Following my Dad’s death in 2017, I found a stack of letters which had written home – between 1942 when he was 20 and enlisted in the RAF to 1947 when he was finally de-mobbed aged 25. By this time he had been sent to India and Ceylon (now Sri Lanka) and was working as a Wireless Mechanic on planes which were supply dropping to the troops in Burma.
I have in excess of 100 letters, in which he mostly talks of day to day life during his training in the UK – around Scotland and England, and his time in India and Ceylon. One one occasion whilst stationed in Great Yarmouth he was involved with helping with moving people from wreckage after a residential area was bombed, and in other letters he mentions the journey through the Suez Canal on his way to West Africa before moving onto India and Ceylon.

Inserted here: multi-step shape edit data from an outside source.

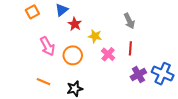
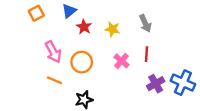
yellow star: (95, 36) -> (112, 29), moved
orange line: (43, 82) -> (54, 80), moved

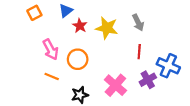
yellow star: (112, 29) -> (107, 28), size x1.5
pink cross: (121, 61) -> (115, 85), moved, size x1.5
blue cross: (183, 83) -> (168, 66), moved

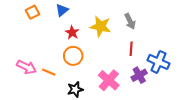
red star: (80, 26) -> (72, 33), moved
pink arrow: (51, 50) -> (26, 67), moved, turned -36

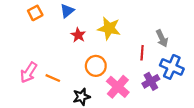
gray arrow: (130, 21) -> (162, 38), moved
orange circle: (73, 56) -> (96, 66), moved
pink arrow: (26, 67) -> (29, 72), turned 96

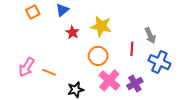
orange circle: (96, 66) -> (98, 56), moved
purple cross: (151, 81) -> (135, 84), moved

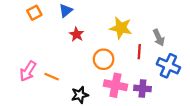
yellow star: (101, 26) -> (121, 28), moved
pink cross: (109, 80) -> (115, 85), turned -30
purple cross: (135, 84) -> (142, 88), turned 35

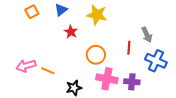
yellow star: (121, 28) -> (97, 15), moved
pink arrow: (28, 71) -> (26, 66), turned 42

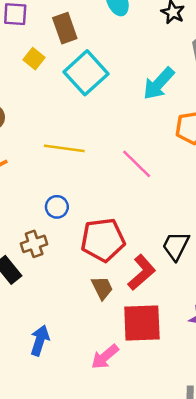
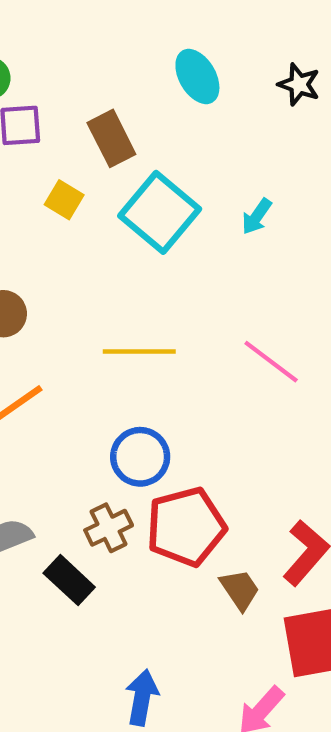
cyan arrow: (159, 84) -> (257, 216), moved, size x0.6
blue circle: (57, 207) -> (140, 457), size x1.4
red pentagon: (103, 240) -> (186, 527), moved

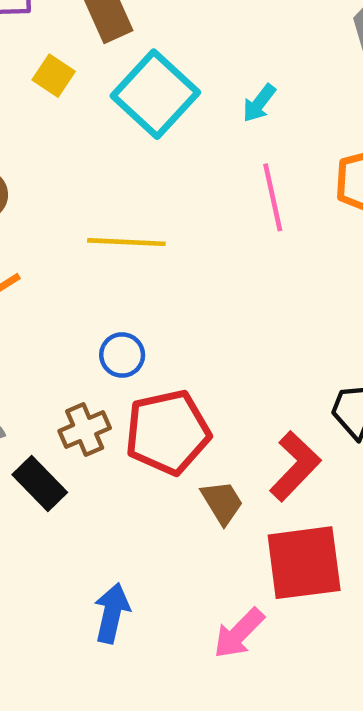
pink line: (271, 362) -> (273, 197), moved, turned 38
blue circle: (140, 457) -> (122, 355), size x0.7

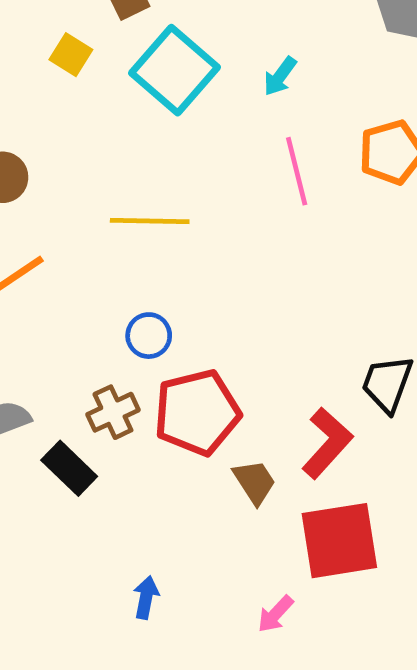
blue arrow: (112, 613) -> (146, 597), size x0.7
pink arrow: (239, 633) -> (275, 614), size x0.7

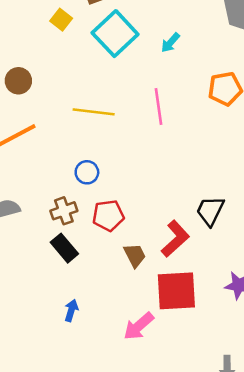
pink line: (297, 171) -> (158, 106), moved
red pentagon: (197, 412) -> (108, 216), size x0.7
black rectangle: (69, 468) -> (64, 248), moved
pink arrow: (275, 614) -> (139, 326), size x1.5

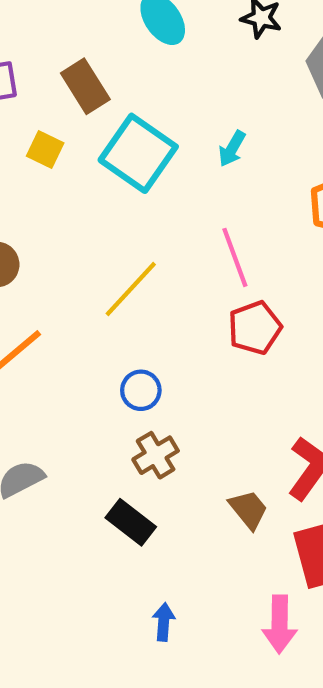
yellow line: (94, 112) -> (131, 289), turned -42
brown cross: (64, 211) -> (156, 455), moved
red pentagon: (108, 216) -> (255, 328), moved
pink arrow: (139, 326) -> (280, 624), turned -36

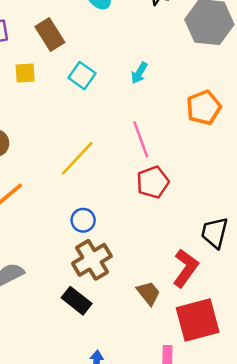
yellow square: (45, 149) -> (25, 73), turned -30
cyan square: (138, 153) -> (82, 76), size x0.6
brown cross: (156, 455) -> (92, 260), size x1.4

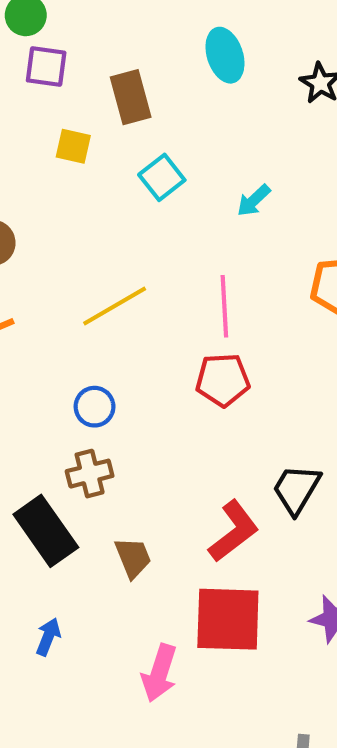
brown cross: (92, 260) -> (90, 474), size x0.7
brown trapezoid: (149, 293) -> (133, 558), moved
black rectangle: (77, 301) -> (46, 531), size x1.4

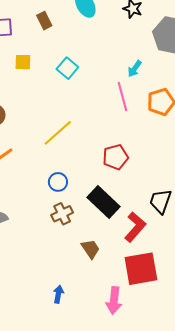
brown rectangle: (131, 97) -> (44, 21), moved, size x0.7
cyan arrow: (254, 201) -> (135, 69), moved
pink line: (224, 306) -> (122, 97), moved
black rectangle: (46, 531) -> (103, 202), moved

He talks of the difficult climate abroad, how he occupied himself with music and about hoping to be home soon. All the letters are signed off – ‘your loving son Gilbert’. Whilst there was not much he could share about their work and there are afew places in letters where certain detail was removed due to censoring, he did tell me of some of the detail and the letters serve as a record of time spent away from home during this period and lovely momento now he is no longer here. I’m attaching a letter written on VE day, the day after his birthday. He passed away on 15th August (2017), this date in 1945 now known as VJ day, which was when the war in South East Asia he was a part of, finally marked the end of WW2.